Make an exact copy of all the records, one that contains none of the pictures.

(Transcribed page contents)
[Start of section]
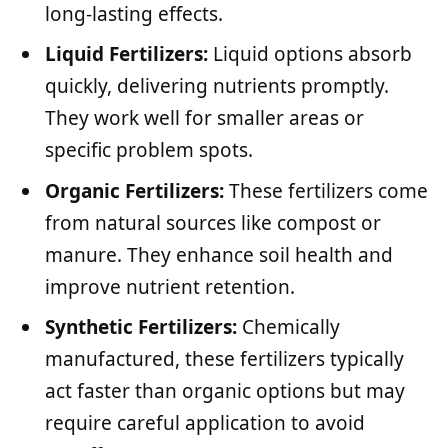
long-lasting effects.
Liquid Fertilizers:
Liquid options absorb
quickly, delivering nutrients promptly.
They work well for smaller areas or
specific problem spots.
Organic Fertilizers:
These fertilizers come
from natural sources like compost or
manure. They enhance soil health and
improve nutrient retention.
Synthetic Fertilizers:
Chemically
manufactured, these fertilizers typically
act faster than organic options but may
require careful application to avoid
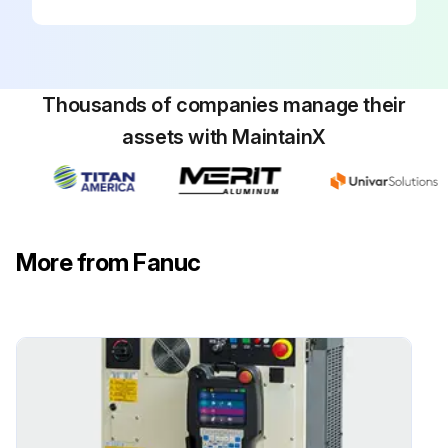
Thousands of companies manage their
assets with MaintainX
More from Fanuc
[End of section]
* [FINISHED EXERCISE]
long-lasting effects.
Liquid Fertilizers:
Liquid options absorb
quickly, delivering nutrients promptly.
They work well for smaller areas or
specific problem spots.
Organic Fertilizers:
These fertilizers come
from natural sources like compost or
manure. They enhance soil health and
improve nutrient retention.
Synthetic Fertilizers:
Chemically
manufactured, these fertilizers typically
act faster than organic options but may
require careful application to avoid
Thousands of companies manage their
assets with MaintainX
More from Fanuc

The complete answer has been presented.